Deirdre Loughridge, an associate professor of music at Northeastern University who specializes in the history of music and technology and author of “Sounding Human,” says this use of AI isn’t new. It’s actually based on the technology Peter Jackson’s team used for the Beatles documentary “Get Back” that helped them strip away unwanted sound to get clean audio of the band talking, playing and arguing in the studio.

“For people who are familiar with how recording works, if you have two sounds recorded on the same recording, that’s it, you can’t do anything about it,” Loughridge says. “But now actually you can separate those sounds. It’s magical and transformational for what’s possible with sound recording.”

Headshot of Deirdre Loughridge outside in front of a tree with fall foliage.
Deirdre Loughridge, associate professor of music at Northeastern University. Photo by Matthew Modoono/Northeastern University

According to Loughridge, the technology works by training a machine learning algorithm on certain sounds and what they sound like when mixed together and separated. By hearing these sounds the algorithm learns sonic patterns that help it understand, for example, the differences between the sound of a bass, a guitar, drums, vocals or even the subtle hiss of ambient noise.

“By training a system on a bunch of examples like that where it learns what it sounds like separated, then you can give it new examples and have it separate and extract the audio you’re looking for,” Loughridge says.

In the case of The Beatles, the remaining members had access to Lennon’s demo, which his widow gave them on a cassette labeled “For Paul” in the 1990s when the surviving members were working on their retrospective “Anthology” albums. Two of the songs on that cassette, “Free as a Bird” and “Real Love,” made it onto the project and featured Lennon’s original vocals. “Now and Then” never did.

“It didn’t have a very good title, it needed a bit of reworking, but it had a beautiful verse and it had John singing it,” McCartney told Q Magazine in 1997. “[But] George didn’t like it. The Beatles being a democracy, we didn’t do it.”

The use of AI in music –– and the arts more broadly –– has become controversial over the past couple of years. An AI Drake and The Weeknd song racked up millions of plays –– and was quickly stamped down by the artists’ record companies. The technology has also raised questions about copyright and ownership

Loughridge says the way The Beatles are using AI for “Now and Then” could open up new avenues for mixing live recordings and restoring other archival recordings. But it also includes its fair share of ethical questions, particularly when it comes to bringing the music of the past into the world of today.

“Music from different eras has a sound quality that’s partly the aesthetic, but it’s also partly the technology of that time that imparts that sound to it,” Loughridge says. “Now, it seems like … we’re going to hear this voice from a previous era, but with a sound quality of today.”

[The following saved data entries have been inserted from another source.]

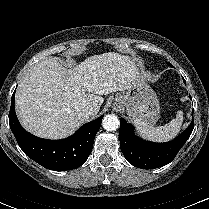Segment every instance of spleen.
Returning a JSON list of instances; mask_svg holds the SVG:
<instances>
[{
    "label": "spleen",
    "mask_w": 209,
    "mask_h": 209,
    "mask_svg": "<svg viewBox=\"0 0 209 209\" xmlns=\"http://www.w3.org/2000/svg\"><path fill=\"white\" fill-rule=\"evenodd\" d=\"M183 111L177 112L176 118L164 126L153 127L144 122L135 120L134 123L142 137L154 142H167L175 138L182 126Z\"/></svg>",
    "instance_id": "1"
}]
</instances>
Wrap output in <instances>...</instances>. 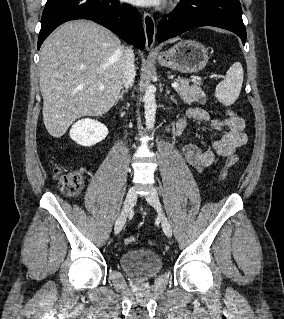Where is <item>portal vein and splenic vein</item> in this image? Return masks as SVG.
<instances>
[{
    "mask_svg": "<svg viewBox=\"0 0 284 319\" xmlns=\"http://www.w3.org/2000/svg\"><path fill=\"white\" fill-rule=\"evenodd\" d=\"M179 85H180V84H179L177 81H175V82L172 83V87H173V88H177V87H179ZM99 89H100V90L104 89V86H103V85H100V86H99Z\"/></svg>",
    "mask_w": 284,
    "mask_h": 319,
    "instance_id": "18ae733b",
    "label": "portal vein and splenic vein"
}]
</instances>
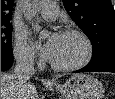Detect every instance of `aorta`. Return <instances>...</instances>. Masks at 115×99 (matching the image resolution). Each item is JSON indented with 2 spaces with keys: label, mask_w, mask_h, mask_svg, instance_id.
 Instances as JSON below:
<instances>
[{
  "label": "aorta",
  "mask_w": 115,
  "mask_h": 99,
  "mask_svg": "<svg viewBox=\"0 0 115 99\" xmlns=\"http://www.w3.org/2000/svg\"><path fill=\"white\" fill-rule=\"evenodd\" d=\"M43 4L42 0H32L27 3L25 6V12L27 18H31L35 15V13L39 10L41 5Z\"/></svg>",
  "instance_id": "762f6f07"
}]
</instances>
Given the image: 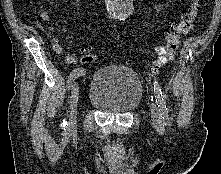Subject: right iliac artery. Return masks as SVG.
Returning <instances> with one entry per match:
<instances>
[{
	"label": "right iliac artery",
	"instance_id": "82829eb1",
	"mask_svg": "<svg viewBox=\"0 0 221 174\" xmlns=\"http://www.w3.org/2000/svg\"><path fill=\"white\" fill-rule=\"evenodd\" d=\"M80 75H85V70L82 69V68H77V69H74L70 75H69V78H68V84L71 85L72 82L78 78ZM70 87V86H69ZM62 126L63 127H66L67 126V121L64 119L63 120V123H62Z\"/></svg>",
	"mask_w": 221,
	"mask_h": 174
}]
</instances>
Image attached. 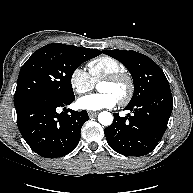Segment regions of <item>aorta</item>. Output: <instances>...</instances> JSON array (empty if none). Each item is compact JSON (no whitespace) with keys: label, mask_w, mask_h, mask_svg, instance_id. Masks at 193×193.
<instances>
[{"label":"aorta","mask_w":193,"mask_h":193,"mask_svg":"<svg viewBox=\"0 0 193 193\" xmlns=\"http://www.w3.org/2000/svg\"><path fill=\"white\" fill-rule=\"evenodd\" d=\"M98 121L104 126H109L113 122V115L108 111H103L98 115Z\"/></svg>","instance_id":"1"}]
</instances>
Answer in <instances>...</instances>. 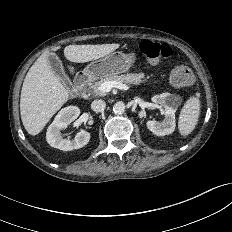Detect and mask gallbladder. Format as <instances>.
<instances>
[{
	"instance_id": "gallbladder-1",
	"label": "gallbladder",
	"mask_w": 232,
	"mask_h": 232,
	"mask_svg": "<svg viewBox=\"0 0 232 232\" xmlns=\"http://www.w3.org/2000/svg\"><path fill=\"white\" fill-rule=\"evenodd\" d=\"M47 62L53 73L66 85H71L70 79L64 71L61 60L55 53H49Z\"/></svg>"
}]
</instances>
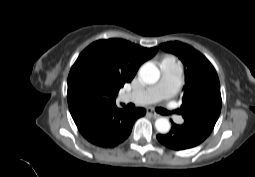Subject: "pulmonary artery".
Masks as SVG:
<instances>
[{
	"instance_id": "obj_1",
	"label": "pulmonary artery",
	"mask_w": 255,
	"mask_h": 177,
	"mask_svg": "<svg viewBox=\"0 0 255 177\" xmlns=\"http://www.w3.org/2000/svg\"><path fill=\"white\" fill-rule=\"evenodd\" d=\"M180 83V68H163L161 79L156 85L127 93L122 99L125 102H133L136 104H152L172 97L178 91ZM172 118L177 123L182 122V118L177 114L173 115Z\"/></svg>"
}]
</instances>
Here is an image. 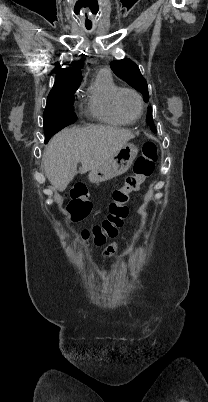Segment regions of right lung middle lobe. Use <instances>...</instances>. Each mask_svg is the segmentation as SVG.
Instances as JSON below:
<instances>
[{
	"instance_id": "1",
	"label": "right lung middle lobe",
	"mask_w": 208,
	"mask_h": 402,
	"mask_svg": "<svg viewBox=\"0 0 208 402\" xmlns=\"http://www.w3.org/2000/svg\"><path fill=\"white\" fill-rule=\"evenodd\" d=\"M75 91L71 90L48 96L44 110V123L61 121L69 125L77 120V116L73 112V94ZM45 143H47L46 140Z\"/></svg>"
}]
</instances>
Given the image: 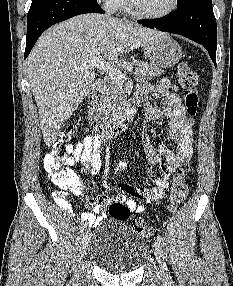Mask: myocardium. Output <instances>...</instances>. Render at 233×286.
I'll return each instance as SVG.
<instances>
[{
	"label": "myocardium",
	"mask_w": 233,
	"mask_h": 286,
	"mask_svg": "<svg viewBox=\"0 0 233 286\" xmlns=\"http://www.w3.org/2000/svg\"><path fill=\"white\" fill-rule=\"evenodd\" d=\"M127 5L129 7V10L136 16L144 18V19H150V20H158V19H163L166 18L170 15H172L178 8L179 1L178 0H172V5L171 7L160 14H150L147 12H144L139 8L135 0H126Z\"/></svg>",
	"instance_id": "obj_1"
}]
</instances>
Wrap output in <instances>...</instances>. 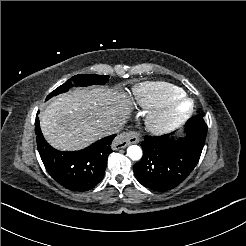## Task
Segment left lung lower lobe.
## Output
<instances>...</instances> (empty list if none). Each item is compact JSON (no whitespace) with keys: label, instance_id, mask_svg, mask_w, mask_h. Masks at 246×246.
Here are the masks:
<instances>
[{"label":"left lung lower lobe","instance_id":"0a47b994","mask_svg":"<svg viewBox=\"0 0 246 246\" xmlns=\"http://www.w3.org/2000/svg\"><path fill=\"white\" fill-rule=\"evenodd\" d=\"M186 137L145 136L143 157L133 166L137 180L154 191H167L185 180L197 165L205 144L207 125L201 116L186 124Z\"/></svg>","mask_w":246,"mask_h":246}]
</instances>
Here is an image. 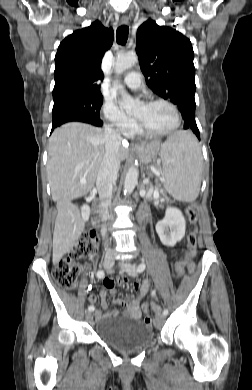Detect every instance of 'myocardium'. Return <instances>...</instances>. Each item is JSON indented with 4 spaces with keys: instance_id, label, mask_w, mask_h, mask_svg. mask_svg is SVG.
<instances>
[{
    "instance_id": "1",
    "label": "myocardium",
    "mask_w": 252,
    "mask_h": 390,
    "mask_svg": "<svg viewBox=\"0 0 252 390\" xmlns=\"http://www.w3.org/2000/svg\"><path fill=\"white\" fill-rule=\"evenodd\" d=\"M156 103H164V104L168 105L173 110L174 115H175L174 124L167 130L156 131V130H152V129L146 127L142 122H140L138 119L135 118L137 130L139 133H141L143 135L152 136V137H160V136L170 135L171 133L175 132L181 125L180 111H179L178 107L173 102H171L170 100L165 99V98H160V97L151 98V99H148V100L143 102V104L145 106H151V105L156 104Z\"/></svg>"
}]
</instances>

“I’m just interested in what it might do to our relationship to history, our feelings and intuitions about the past, when we can experience these materials from the past but with a quality of the present,” she adds. “It seems like something to grapple with.”

But given the many ways The Beatles experimented with and influenced the ways music is recorded, Loughridge says it’s appropriate they do that to the very end.

“It’s something we’re all sort of tackling at the moment and trying to deal with,” McCartney said of AI in an interview with the BBC, calling it both “scary” and “exciting.” “It’s the future. We’ll just have to see where that leads.”